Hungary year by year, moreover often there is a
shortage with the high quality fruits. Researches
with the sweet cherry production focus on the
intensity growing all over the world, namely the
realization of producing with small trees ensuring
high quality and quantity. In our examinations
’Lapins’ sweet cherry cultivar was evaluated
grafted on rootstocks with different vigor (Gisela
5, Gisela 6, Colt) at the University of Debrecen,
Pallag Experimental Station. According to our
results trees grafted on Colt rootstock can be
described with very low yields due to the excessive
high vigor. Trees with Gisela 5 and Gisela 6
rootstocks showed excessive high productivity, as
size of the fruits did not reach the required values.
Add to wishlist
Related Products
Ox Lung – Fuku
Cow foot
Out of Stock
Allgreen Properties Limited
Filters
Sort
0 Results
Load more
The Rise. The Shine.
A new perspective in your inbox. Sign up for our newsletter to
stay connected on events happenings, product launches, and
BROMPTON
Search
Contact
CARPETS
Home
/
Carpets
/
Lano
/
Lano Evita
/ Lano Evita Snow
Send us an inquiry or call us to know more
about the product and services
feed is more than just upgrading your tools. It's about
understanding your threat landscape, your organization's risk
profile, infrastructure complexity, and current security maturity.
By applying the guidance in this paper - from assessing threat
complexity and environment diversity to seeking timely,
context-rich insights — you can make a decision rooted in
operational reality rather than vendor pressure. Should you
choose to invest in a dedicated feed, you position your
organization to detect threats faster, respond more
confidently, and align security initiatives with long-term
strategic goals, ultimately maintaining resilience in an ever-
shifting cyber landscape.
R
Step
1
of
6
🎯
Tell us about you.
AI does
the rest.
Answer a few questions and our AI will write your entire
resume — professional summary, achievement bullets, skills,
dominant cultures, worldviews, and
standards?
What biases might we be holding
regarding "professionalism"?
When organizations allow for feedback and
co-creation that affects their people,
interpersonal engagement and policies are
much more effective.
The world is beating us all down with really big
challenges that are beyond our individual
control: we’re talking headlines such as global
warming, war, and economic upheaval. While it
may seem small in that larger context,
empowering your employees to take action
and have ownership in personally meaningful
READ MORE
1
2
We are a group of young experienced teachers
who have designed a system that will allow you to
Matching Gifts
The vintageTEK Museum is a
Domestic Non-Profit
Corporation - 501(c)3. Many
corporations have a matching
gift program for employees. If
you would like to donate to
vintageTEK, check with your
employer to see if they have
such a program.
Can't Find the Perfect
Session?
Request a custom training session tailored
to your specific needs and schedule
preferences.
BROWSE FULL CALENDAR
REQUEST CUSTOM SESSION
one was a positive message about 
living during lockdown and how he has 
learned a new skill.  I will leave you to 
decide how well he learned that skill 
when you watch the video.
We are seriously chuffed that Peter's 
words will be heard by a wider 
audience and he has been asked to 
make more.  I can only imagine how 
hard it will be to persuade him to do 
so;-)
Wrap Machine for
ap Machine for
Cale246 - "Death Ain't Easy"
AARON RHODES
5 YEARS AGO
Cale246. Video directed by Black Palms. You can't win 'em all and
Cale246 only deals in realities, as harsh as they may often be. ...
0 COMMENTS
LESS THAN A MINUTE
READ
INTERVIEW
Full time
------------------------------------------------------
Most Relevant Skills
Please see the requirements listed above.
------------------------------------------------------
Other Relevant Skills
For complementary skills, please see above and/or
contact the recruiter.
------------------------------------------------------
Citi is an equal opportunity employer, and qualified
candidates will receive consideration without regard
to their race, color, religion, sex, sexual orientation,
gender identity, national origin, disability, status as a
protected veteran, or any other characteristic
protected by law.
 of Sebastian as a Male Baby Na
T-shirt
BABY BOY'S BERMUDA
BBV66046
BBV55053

# # #

### Required work
One inclusive range is required: first line of the data through the line containing "The Rise. The Shine.". Set it down exactly and output nothing else.

### Answer for this exercise
Hungary year by year, moreover often there is a
shortage with the high quality fruits. Researches
with the sweet cherry production focus on the
intensity growing all over the world, namely the
realization of producing with small trees ensuring
high quality and quantity. In our examinations
’Lapins’ sweet cherry cultivar was evaluated
grafted on rootstocks with different vigor (Gisela
5, Gisela 6, Colt) at the University of Debrecen,
Pallag Experimental Station. According to our
results trees grafted on Colt rootstock can be
described with very low yields due to the excessive
high vigor. Trees with Gisela 5 and Gisela 6
rootstocks showed excessive high productivity, as
size of the fruits did not reach the required values.
Add to wishlist
Related Products
Ox Lung – Fuku
Cow foot
Out of Stock
Allgreen Properties Limited
Filters
Sort
0 Results
Load more
The Rise. The Shine.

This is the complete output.